C’est peut-être là la force de Class 1984, finalement : saisir l’esprit de son époque, mettre en scène la crise des autorités et des institutions. Si les méchants lycéens peuvent paraître caricaturaux et ridicules (leur esthétique post-Mad Max est l’un des problèmes du film…), le film montre un malaise, celui de l’Amérique moyenne de l’après chocs pétroliers, conduisant bientôt le pays au reaganisme et la ville de New York à la tolérance zéro. Derrière les méfaits des sales gosses, c’est la crise des structures dont parle le film. Et l’effritement d’une certaine bourgeoisie, évoquée dans les dialogues, et coincée entre une jeunesse désespérée et violente et l’évolution d’un melting-pot expérimentant ses propres limites.

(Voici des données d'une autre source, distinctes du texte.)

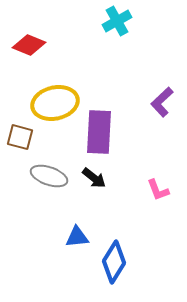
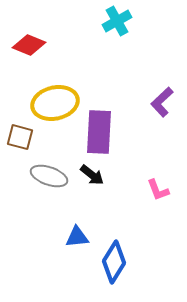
black arrow: moved 2 px left, 3 px up
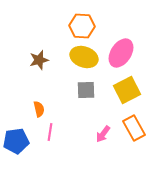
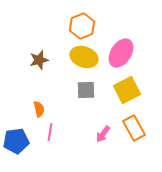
orange hexagon: rotated 25 degrees counterclockwise
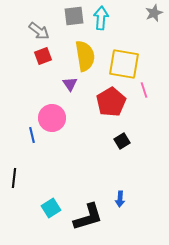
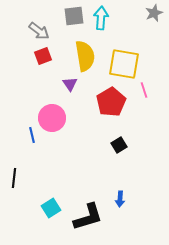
black square: moved 3 px left, 4 px down
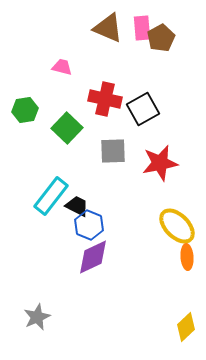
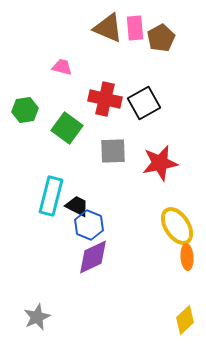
pink rectangle: moved 7 px left
black square: moved 1 px right, 6 px up
green square: rotated 8 degrees counterclockwise
cyan rectangle: rotated 24 degrees counterclockwise
yellow ellipse: rotated 12 degrees clockwise
yellow diamond: moved 1 px left, 7 px up
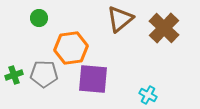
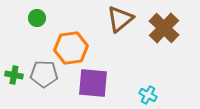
green circle: moved 2 px left
green cross: rotated 30 degrees clockwise
purple square: moved 4 px down
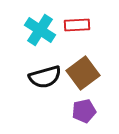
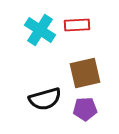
brown square: moved 2 px right; rotated 24 degrees clockwise
black semicircle: moved 22 px down
purple pentagon: moved 1 px right, 2 px up; rotated 10 degrees clockwise
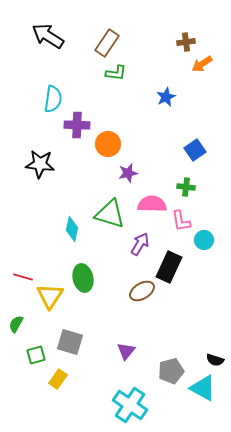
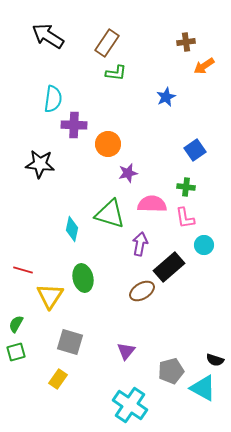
orange arrow: moved 2 px right, 2 px down
purple cross: moved 3 px left
pink L-shape: moved 4 px right, 3 px up
cyan circle: moved 5 px down
purple arrow: rotated 20 degrees counterclockwise
black rectangle: rotated 24 degrees clockwise
red line: moved 7 px up
green square: moved 20 px left, 3 px up
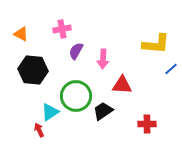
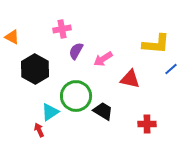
orange triangle: moved 9 px left, 3 px down
pink arrow: rotated 54 degrees clockwise
black hexagon: moved 2 px right, 1 px up; rotated 24 degrees clockwise
red triangle: moved 8 px right, 6 px up; rotated 10 degrees clockwise
black trapezoid: rotated 65 degrees clockwise
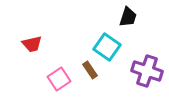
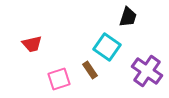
purple cross: rotated 16 degrees clockwise
pink square: rotated 15 degrees clockwise
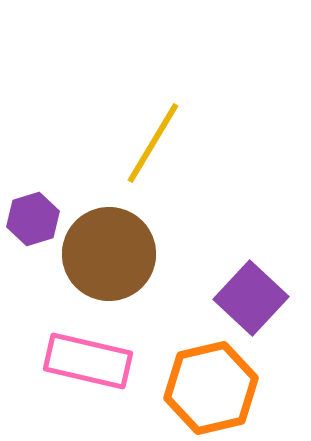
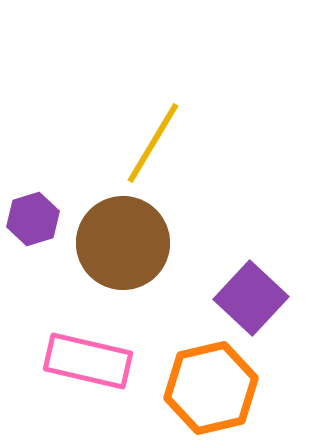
brown circle: moved 14 px right, 11 px up
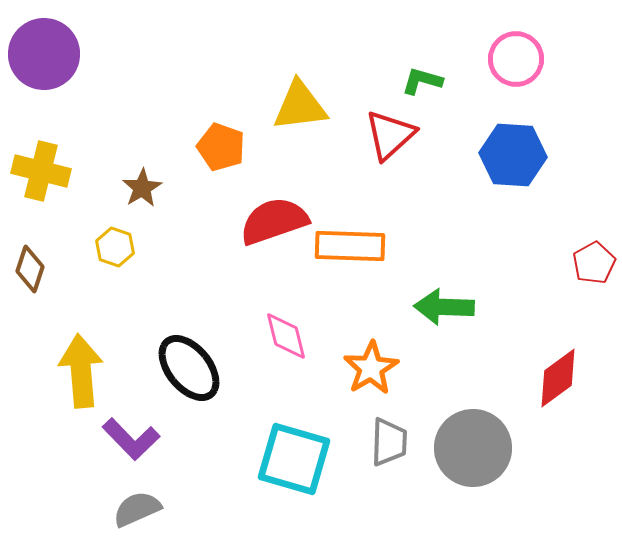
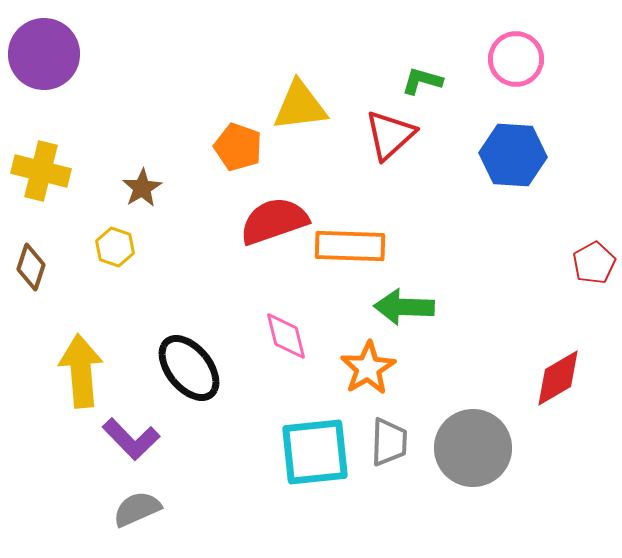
orange pentagon: moved 17 px right
brown diamond: moved 1 px right, 2 px up
green arrow: moved 40 px left
orange star: moved 3 px left
red diamond: rotated 6 degrees clockwise
cyan square: moved 21 px right, 7 px up; rotated 22 degrees counterclockwise
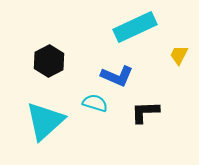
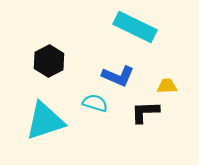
cyan rectangle: rotated 51 degrees clockwise
yellow trapezoid: moved 12 px left, 31 px down; rotated 60 degrees clockwise
blue L-shape: moved 1 px right
cyan triangle: rotated 24 degrees clockwise
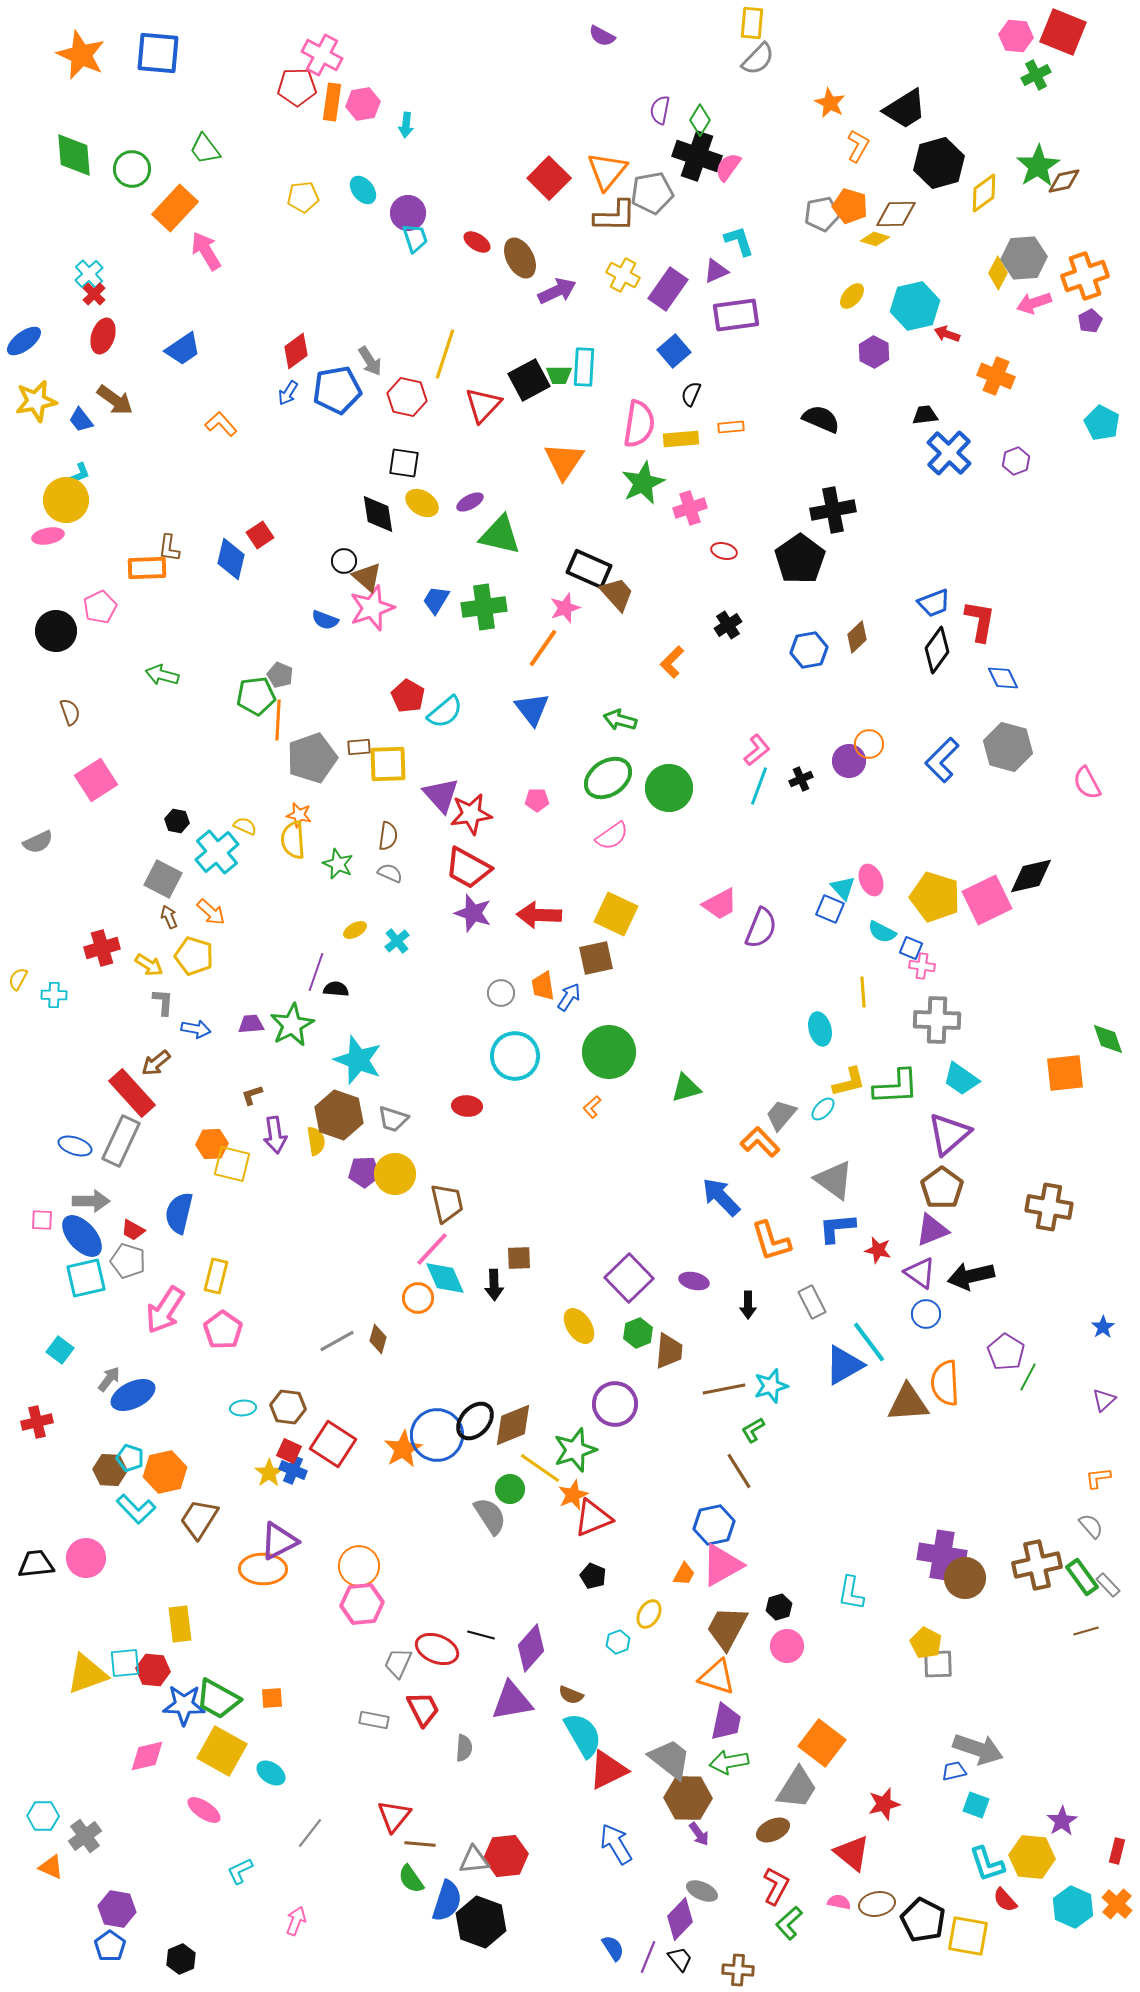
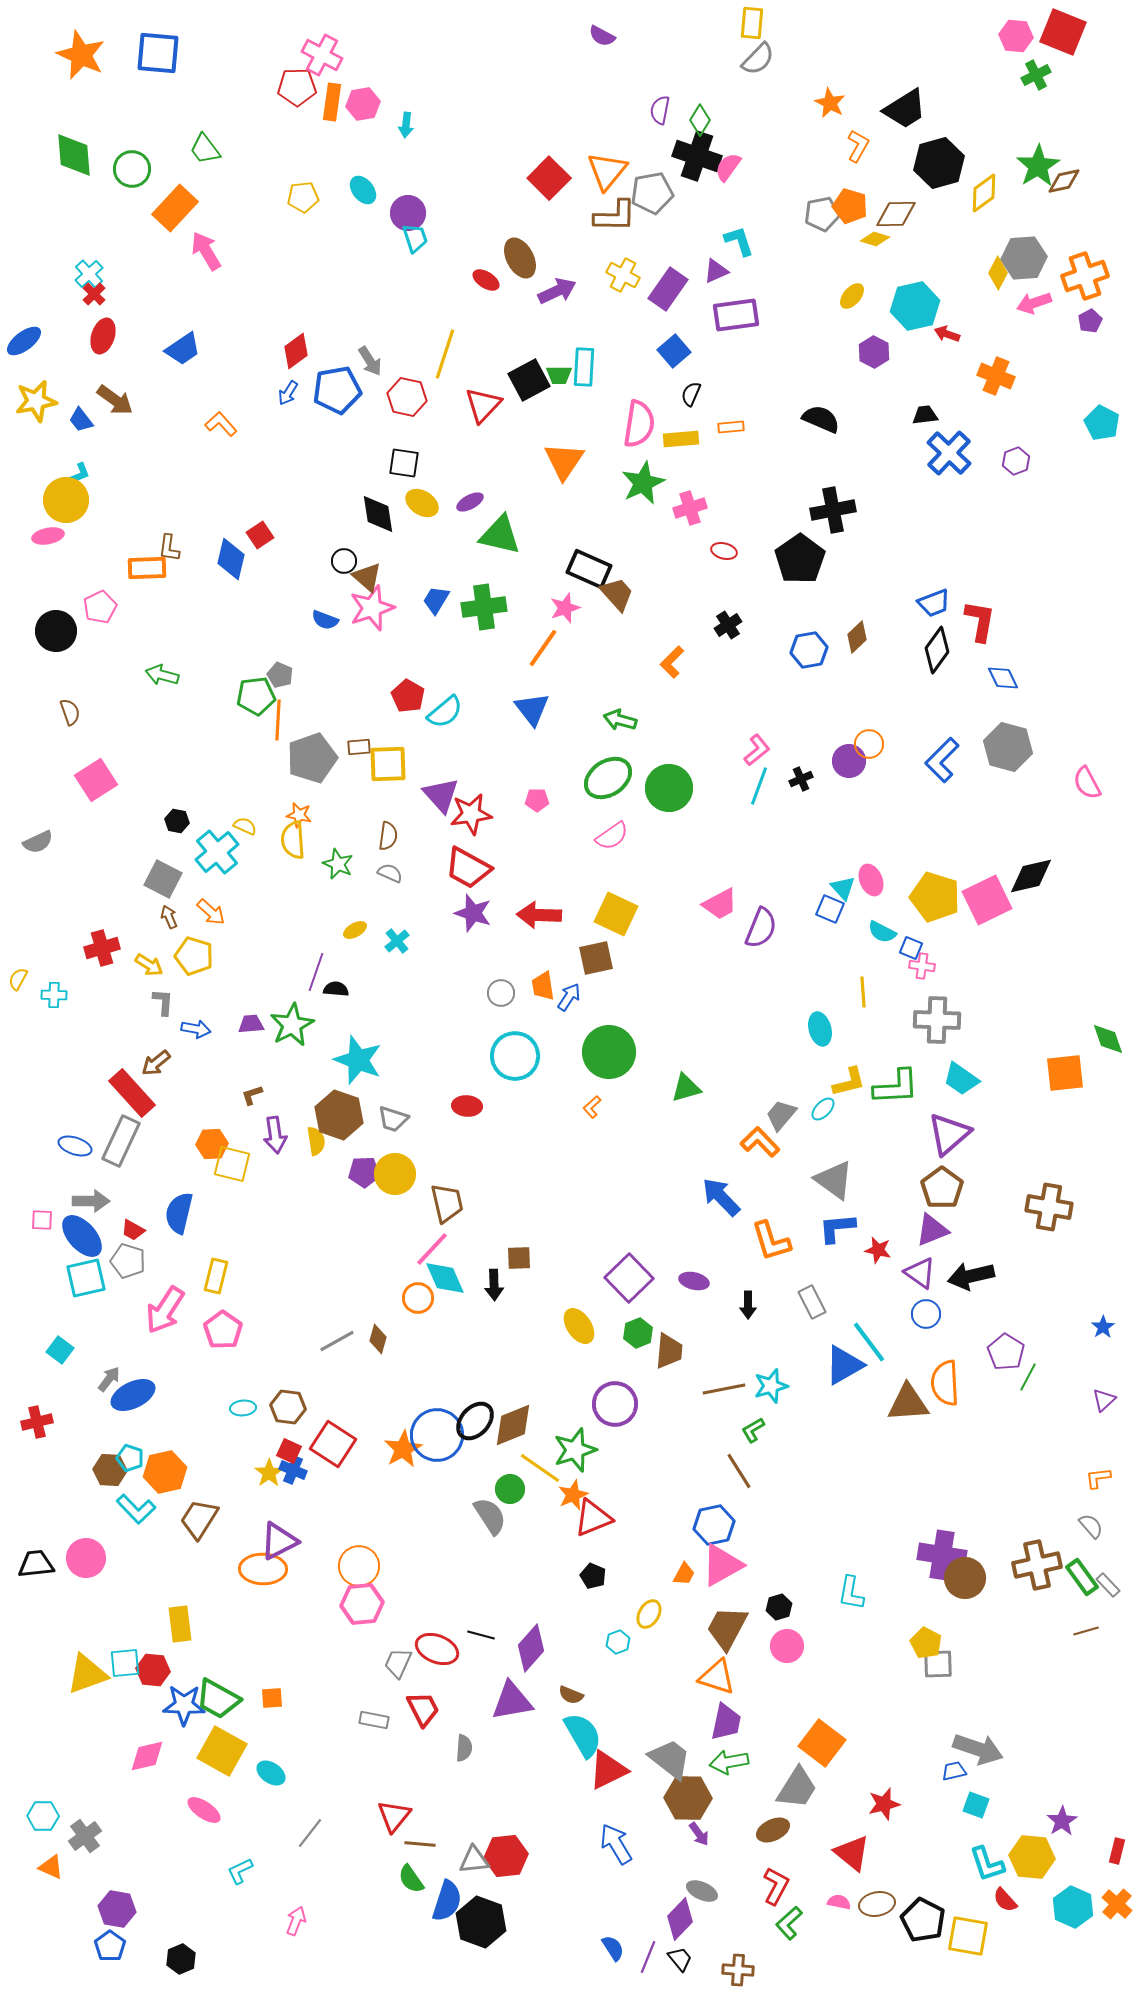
red ellipse at (477, 242): moved 9 px right, 38 px down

Film pas réellement bon, pas réellement mauvais, Class 1984 explique que la société n’est pas parvenue à intégrer et protéger ses différentes générations et ses différentes catégories de citoyens. Annonçait-il le retour de bâton conservateur qui allait suivre ? Est-ce un film de droite prônant une réponse armée à l’incurie sociale ? Ou bien un film de gauche reprenant à son compte le discours des slashers des années 1970 (La Dernière maison sur la gauche en étant l’exemple le plus évident évident, mais on pourrait citer La Montagne a des yeux, aussi…), à savoir qu’en l’absence de structures et d’autorités, l’homme, livré à lui-même, par cruauté ou pour se défendre, redevient un être de violence et de cruauté ? Ravalant le bon et le méchant, le tortionnaire et sa victime, au même rang ?
La scène de pendaison finale, par sa symbolique, laisse un doute.
Le film, sorti en 1982, sans doute tourné et produit l’année précédente, peut-être écrit encore plus tôt, est à cheval entre les années 1970 contestataires (et progressistes) et les années 1980 (conservatrices). C’est peut-être là que se situe le malaise, le caractère indescriptible et incertain de son discours.
Historiquement, il est assez amusant. On y trouve un très jeune et encore rondouillard Michael J. Fox, un Roddy McDowall toujours impeccable, et un cinéaste qui ne laissera pas grand-chose de formidable dans l’histoire du cinéma, si ce n’est un film de Schwarzenegger, Commando, dont pour le coup la charge parodique me semble bien plus évidente.